|Defining American Cuisine|
The cuisine of the Native Americans was of course the first American cooking style, and it lent a great deal not only to subsequent American cooking but also to culinary styles around the world. Turkey, corn (maize), beans, sunflowers, potatoes, peppers, and various forms of squash (including pumpkins) are among the Native American foods now widely consumed elsewhere.
Superimposed on this original native diet is the massive contribution of the various immigrant groups; many dishes considered quintessentially American are in fact based upon the cooking traditions of other countries. For example, apple pies, pizza, runzas, chowder, and hamburgers are all either identical to, or derived from, European dishes. Burritos and tacos similarly have their origins in Mexico.
The cheeseburger may seem a quintessentially American food, but similar foods are made in Germany and were likely brought across to the United States by German immigrants.

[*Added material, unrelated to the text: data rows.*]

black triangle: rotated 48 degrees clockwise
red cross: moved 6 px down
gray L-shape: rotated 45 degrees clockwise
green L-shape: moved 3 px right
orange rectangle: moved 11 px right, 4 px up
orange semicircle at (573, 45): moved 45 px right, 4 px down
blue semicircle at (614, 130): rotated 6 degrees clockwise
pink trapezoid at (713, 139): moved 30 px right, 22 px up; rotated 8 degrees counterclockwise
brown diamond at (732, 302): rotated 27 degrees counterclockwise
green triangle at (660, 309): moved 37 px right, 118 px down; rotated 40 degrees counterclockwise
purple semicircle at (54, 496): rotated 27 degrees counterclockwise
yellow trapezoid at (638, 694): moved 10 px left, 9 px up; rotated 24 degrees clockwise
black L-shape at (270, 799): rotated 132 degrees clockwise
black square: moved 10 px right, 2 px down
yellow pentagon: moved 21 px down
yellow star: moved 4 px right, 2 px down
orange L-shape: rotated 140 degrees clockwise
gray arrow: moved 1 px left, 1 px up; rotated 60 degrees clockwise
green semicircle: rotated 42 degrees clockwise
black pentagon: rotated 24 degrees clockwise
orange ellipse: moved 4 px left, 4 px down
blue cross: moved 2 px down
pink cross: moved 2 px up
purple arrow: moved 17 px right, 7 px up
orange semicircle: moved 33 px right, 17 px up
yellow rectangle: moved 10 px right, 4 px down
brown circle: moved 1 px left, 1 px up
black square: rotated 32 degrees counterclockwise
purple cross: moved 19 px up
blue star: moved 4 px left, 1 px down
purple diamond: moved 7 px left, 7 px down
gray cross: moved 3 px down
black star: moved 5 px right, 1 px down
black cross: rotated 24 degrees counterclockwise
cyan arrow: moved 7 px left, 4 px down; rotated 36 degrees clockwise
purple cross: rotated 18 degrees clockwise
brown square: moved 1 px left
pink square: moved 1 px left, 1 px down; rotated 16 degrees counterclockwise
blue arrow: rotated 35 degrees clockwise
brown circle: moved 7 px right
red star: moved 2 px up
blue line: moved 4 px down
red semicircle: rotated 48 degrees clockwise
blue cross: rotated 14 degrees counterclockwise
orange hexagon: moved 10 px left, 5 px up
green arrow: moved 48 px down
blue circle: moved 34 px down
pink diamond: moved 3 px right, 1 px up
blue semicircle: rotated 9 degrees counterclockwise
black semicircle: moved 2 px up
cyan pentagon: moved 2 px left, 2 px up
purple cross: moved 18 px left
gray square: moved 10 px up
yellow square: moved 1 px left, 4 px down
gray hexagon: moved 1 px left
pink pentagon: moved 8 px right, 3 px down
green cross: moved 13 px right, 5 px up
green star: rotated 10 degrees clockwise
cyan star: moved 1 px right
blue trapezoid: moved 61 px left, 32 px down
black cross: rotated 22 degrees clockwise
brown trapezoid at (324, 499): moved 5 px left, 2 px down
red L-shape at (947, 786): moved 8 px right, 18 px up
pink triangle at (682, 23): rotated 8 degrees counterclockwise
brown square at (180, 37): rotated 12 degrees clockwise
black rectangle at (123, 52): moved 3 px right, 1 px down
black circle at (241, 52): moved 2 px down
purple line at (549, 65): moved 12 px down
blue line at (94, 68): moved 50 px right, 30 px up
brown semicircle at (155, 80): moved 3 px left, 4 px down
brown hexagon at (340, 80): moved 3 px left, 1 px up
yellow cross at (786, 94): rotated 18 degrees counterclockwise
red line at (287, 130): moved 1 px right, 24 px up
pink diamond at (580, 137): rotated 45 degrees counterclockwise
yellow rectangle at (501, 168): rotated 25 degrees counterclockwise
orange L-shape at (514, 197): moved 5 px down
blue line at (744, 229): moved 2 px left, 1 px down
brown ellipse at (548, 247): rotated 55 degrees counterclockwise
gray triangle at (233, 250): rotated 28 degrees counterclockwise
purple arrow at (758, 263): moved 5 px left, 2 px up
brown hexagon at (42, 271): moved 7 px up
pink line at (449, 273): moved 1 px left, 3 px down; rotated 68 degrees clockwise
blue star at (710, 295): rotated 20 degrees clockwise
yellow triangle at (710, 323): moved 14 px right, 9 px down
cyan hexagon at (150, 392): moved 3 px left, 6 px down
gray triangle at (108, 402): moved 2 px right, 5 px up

Even when trying to pinpoint a particular style or dish as "American", there is much regional variation in the United States. Notable regional styles include Hawaiian cuisine, Cajun cuisine, and California cuisine. While all three types are part of the larger category of American cuisine and may influence other areas of the country, they do not necessarily typify what comes to mind when one hears the word American.
Another factor that makes defining American cuisine difficult is that most of it developed as home cooking rather than haute cuisine. Some aspects of American food culture that might not be immediately described as cuisine include baked beans, barbecue, and clam chowder, as well as many of the American-style candy bars and fast-food items popular around the world.